What needs to be done:
Each line with the word "codec" must appear in the answer, copied from the records.

Top of Materials provided

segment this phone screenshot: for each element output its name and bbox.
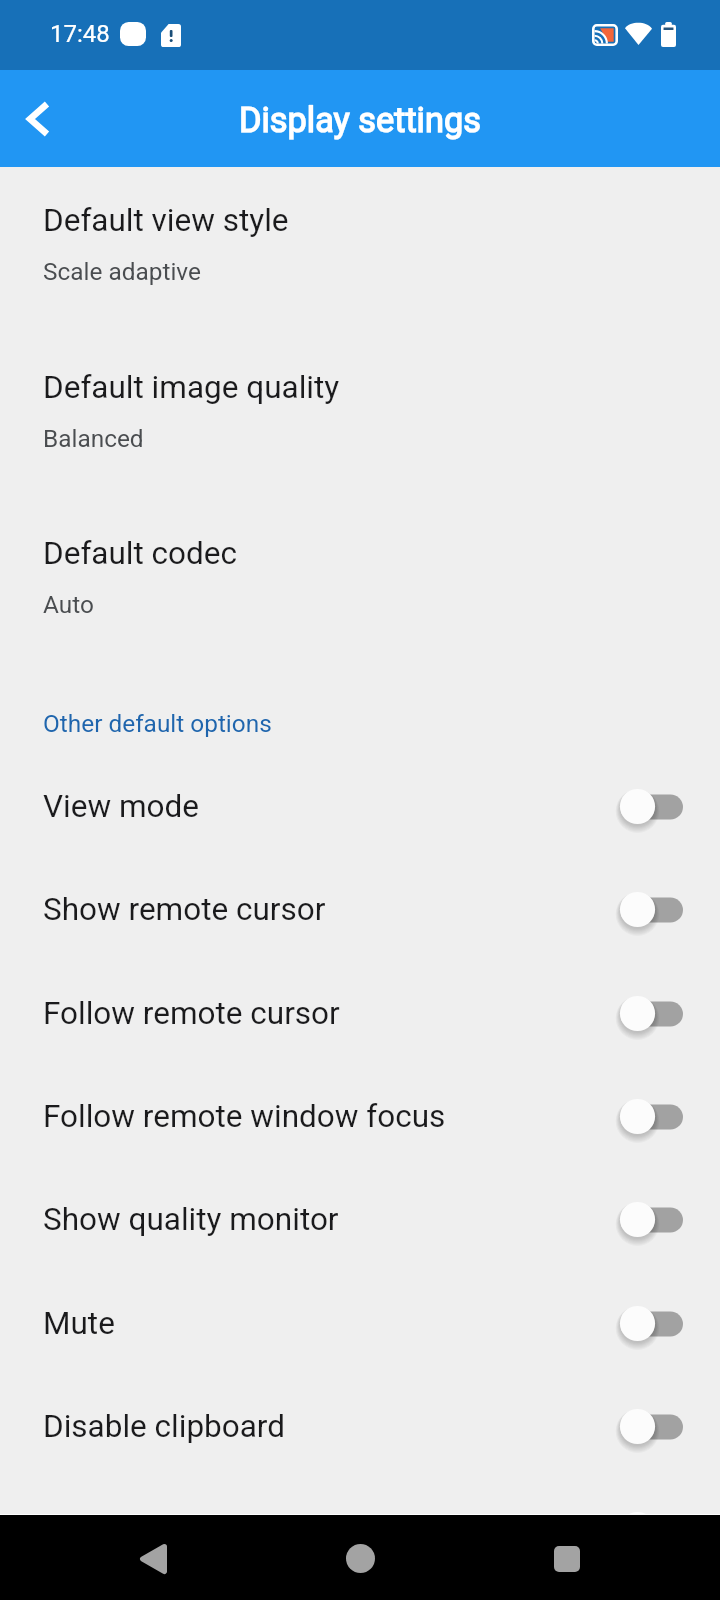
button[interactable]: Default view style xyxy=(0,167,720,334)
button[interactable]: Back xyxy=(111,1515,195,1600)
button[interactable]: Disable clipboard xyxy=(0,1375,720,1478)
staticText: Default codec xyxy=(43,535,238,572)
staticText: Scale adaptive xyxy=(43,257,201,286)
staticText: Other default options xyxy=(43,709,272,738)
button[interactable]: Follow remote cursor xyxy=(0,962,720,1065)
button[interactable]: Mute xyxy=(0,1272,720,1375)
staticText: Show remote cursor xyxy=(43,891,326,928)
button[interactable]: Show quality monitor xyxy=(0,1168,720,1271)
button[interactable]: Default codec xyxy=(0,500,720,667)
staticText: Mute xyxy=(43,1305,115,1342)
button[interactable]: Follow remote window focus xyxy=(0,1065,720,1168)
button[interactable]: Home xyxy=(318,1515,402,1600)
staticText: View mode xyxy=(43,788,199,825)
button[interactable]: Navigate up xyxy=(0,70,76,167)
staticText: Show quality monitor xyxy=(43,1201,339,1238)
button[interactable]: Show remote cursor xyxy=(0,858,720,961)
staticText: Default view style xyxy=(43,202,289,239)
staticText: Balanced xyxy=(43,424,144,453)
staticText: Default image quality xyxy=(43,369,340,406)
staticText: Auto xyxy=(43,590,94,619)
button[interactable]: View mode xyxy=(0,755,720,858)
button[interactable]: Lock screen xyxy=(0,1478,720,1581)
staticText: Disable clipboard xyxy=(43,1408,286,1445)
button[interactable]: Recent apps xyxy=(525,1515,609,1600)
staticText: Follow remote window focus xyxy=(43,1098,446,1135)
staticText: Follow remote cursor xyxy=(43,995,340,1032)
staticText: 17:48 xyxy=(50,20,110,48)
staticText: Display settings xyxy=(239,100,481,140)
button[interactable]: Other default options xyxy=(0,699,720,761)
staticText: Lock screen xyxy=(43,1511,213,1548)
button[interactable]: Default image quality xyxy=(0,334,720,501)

Bottom of Materials provided

Your response:
staticText: Default codec xyxy=(43,535,238,572)
button[interactable]: Default codec xyxy=(0,500,720,667)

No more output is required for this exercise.